Zhao Tao em "Memórias de Xangai"

Zhao Tao em “Memórias de Xangai”

No âmbito da linguagem dos filmes, a fusão de ficção e documentário se dá através de diversos procedimentos, tais como inspiração, espelhamentos e interpenetrações.

Um exemplo sutil ocorre já na última sequência do seu primeiro longa, Xiao Wu, quando o punguista é detido e algemado a um cabo de aço no meio da rua enquanto o policial se afasta temporariamente. Jia Zhang-Ke filmou a cena sem qualquer isolamento e deixou que os passantes se juntassem para contemplar o homem preso. Esse recurso, já tradicional em filmes realistas, era uma das marcas de Iracema, uma Transa Amazônica, de Jorge Bodanzky e Orlando Senna.

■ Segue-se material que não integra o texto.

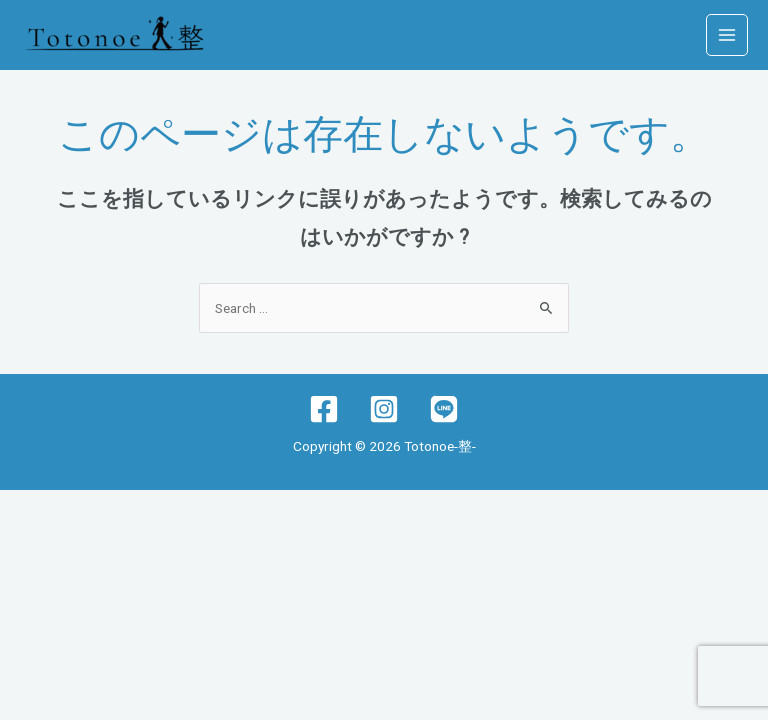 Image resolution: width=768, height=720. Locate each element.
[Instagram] (384, 409)
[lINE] (444, 409)
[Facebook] (324, 409)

A ficção absorve e se beneficia da reação natural das pessoas.

Jia - Dong e Em busca da vidaEm Busca da Vida faz esse tipo de passagem quase imperceptível entre os trabalhos de demolição de velhos prédios na área das Três Gargantas e a deambulação de seus personagens. O argumento de Em Busca da Vida surgiu justamente enquanto Jia realizava o documentário Dong naquela região, acompanhando Liu Xiaodong no ato de pintar operários. A intimidade entre os dois filmes é tamanha que ambos compartilham não apenas a locação, mas também eventos (a morte acidental de um operário), enquadramentos e mesmo algumas tomadas inteiras (como a queda de uma parede simultaneamente à passagem de Han Sanming, presente nos dois filmes – foto acima).

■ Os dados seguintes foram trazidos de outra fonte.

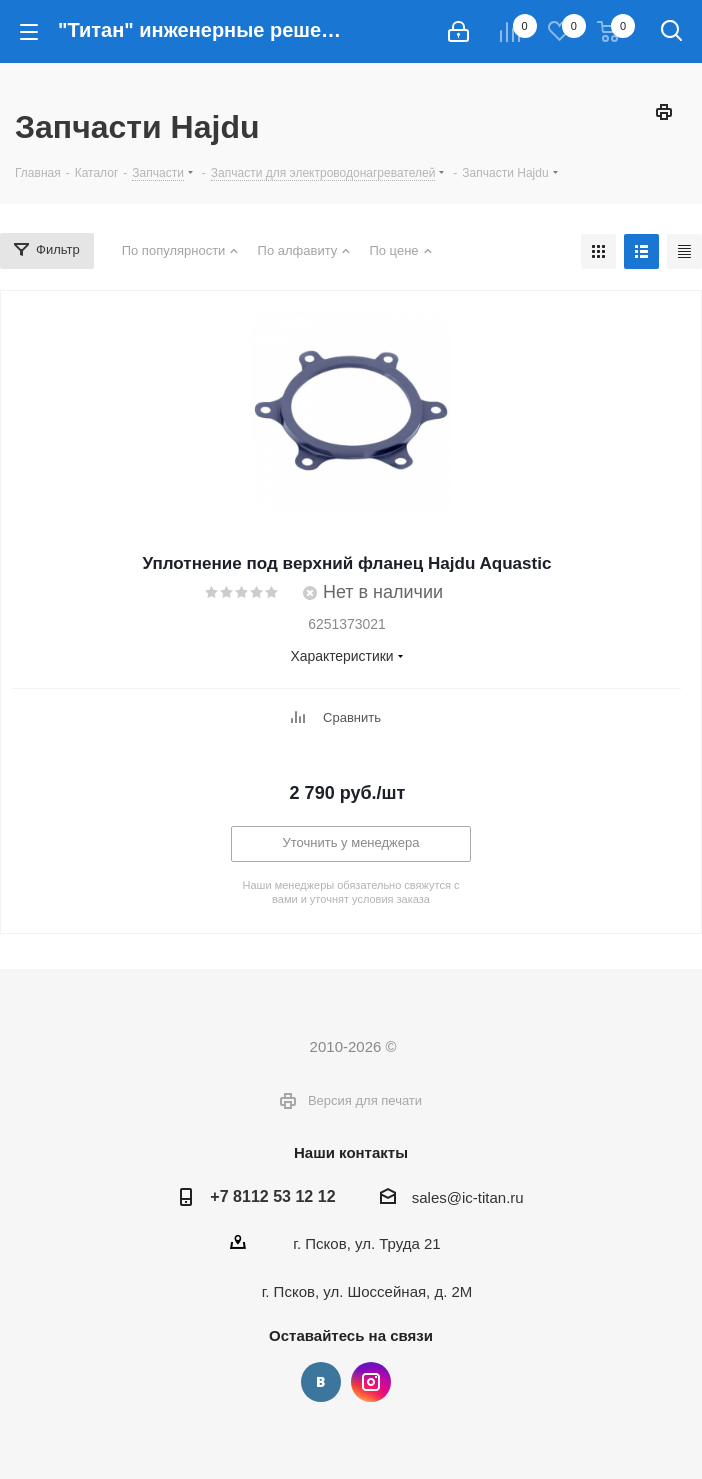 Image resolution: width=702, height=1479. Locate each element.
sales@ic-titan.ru (468, 1197)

Antes disso, Jia havia escrito Prazeres Desconhecidos a partir da experiência de filmar o documentário In Public na sombria paisagem industrial de Datong. Diversos personagens são inspirados em figuras filmadas ao acaso no doc, para as quais o diretor imaginou uma história. Locações e enquadramentos são também comuns a ambos os filmes.

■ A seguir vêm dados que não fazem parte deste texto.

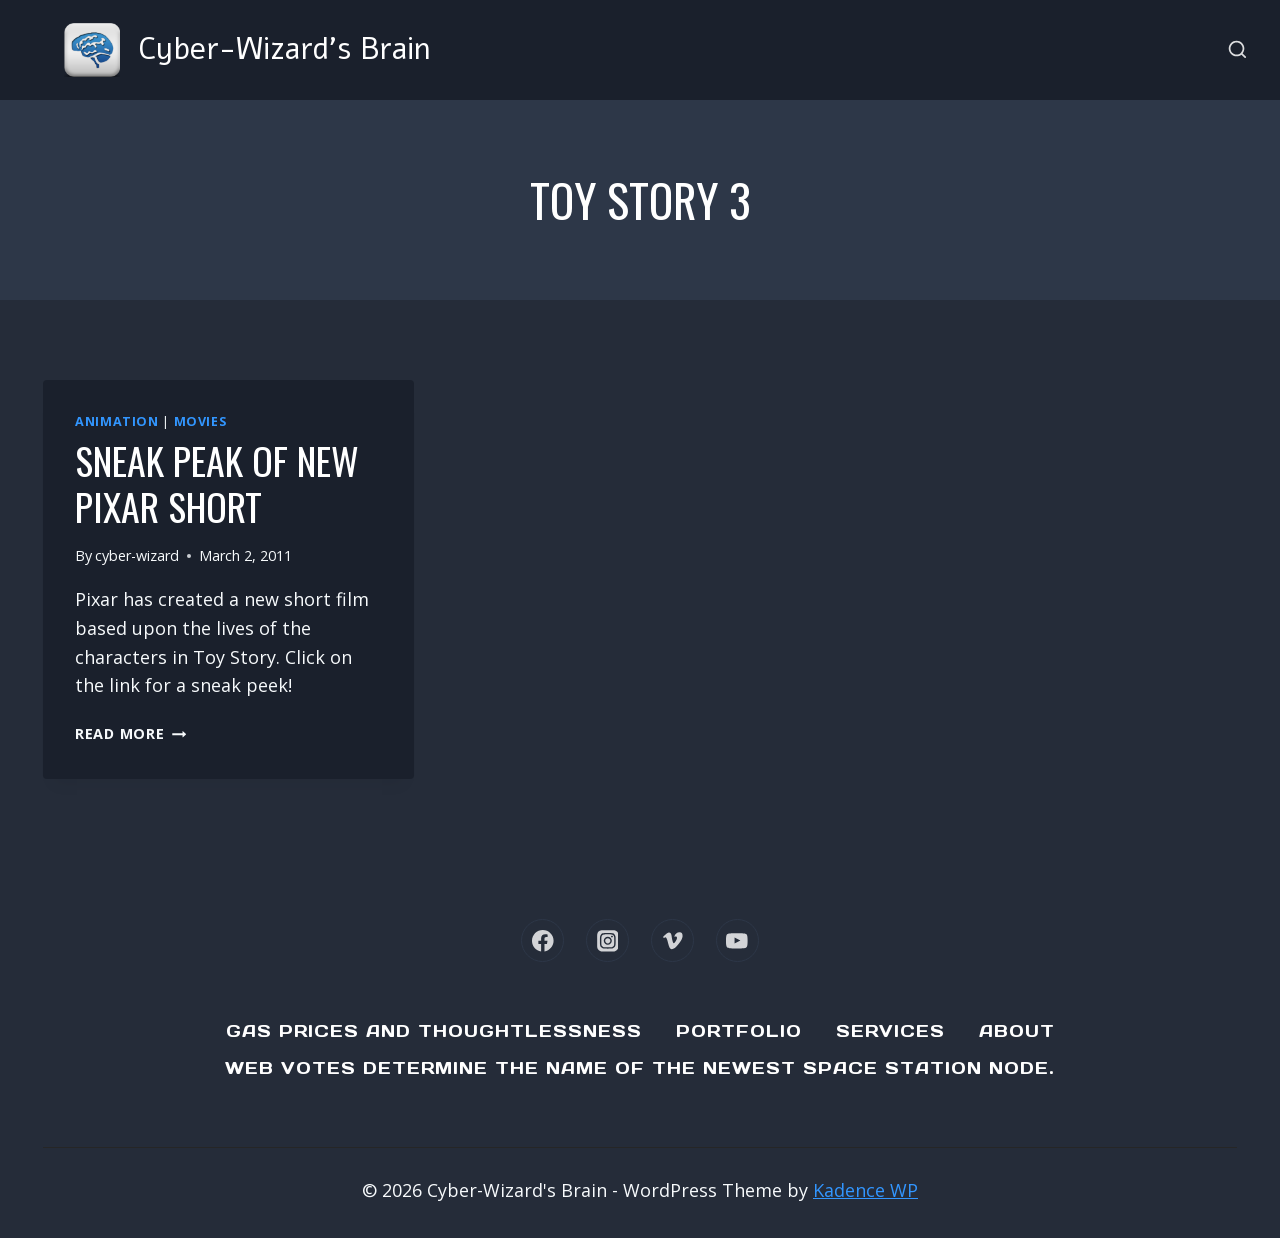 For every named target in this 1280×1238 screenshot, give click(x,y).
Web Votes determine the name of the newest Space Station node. (640, 1068)
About (1017, 1031)
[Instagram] (607, 940)
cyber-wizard (137, 555)
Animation (117, 421)
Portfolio (739, 1031)
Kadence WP (865, 1190)
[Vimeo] (672, 940)
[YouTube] (737, 940)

Por sua vez, 24 City explora o jogo de cena entre depoimentos reais e ficcionais. Em meio a velhos operários nostálgicos da vida regida pela fábrica e descendentes já alheios a esses sentimentos, o filme insere quatro atores para representar depoimentos mais longos, narrativos e possivelmente inventados. A ideia, portanto, não é confrontar ou embaralhar relato “autêntico” e encenação de palavras alheias, como no filme de Coutinho, mas adensar a paisagem humana que Jia pretende fornecer de mais aquela mutação no espírito da China contemporânea. As participações de Joan Chen, citada acima, e Zhao Tao (esta no papel de uma jovem comerciante que aspira instalar os pais num dos prédios novos da tal 24 City) tornam patente o desejo de colocar a ficção a serviço do documentário sem no entanto diluir as diferenças entre os dois registros.

Função semelhante tem a personagem de Zhao Tao em Memórias de Xangai. Ela atua como uma mulher sem nome nem identidade definida, uma espécie de fantasma que apenas caminha pelos canteiros de obras e pontos de fuga da paisagem de Xangai. Essa estranha personagem não guarda nenhuma relação com as entrevistas que evocam o passado efusivo e gangsteresco da cidade. Daí constituir talvez o ingrediente mais supérfluo da complexa receita que Jia aprimorou ao longo de sua carreira. Mais delicada e orgânica, naquele filme, é a menção a Wong Kar-Wai na introdução do bloco Hong Kong, quando Zhao Tao cruza com um homem elegante, em cena que parece retirada de Amor à Flor da Pele (foto desse parágrafo).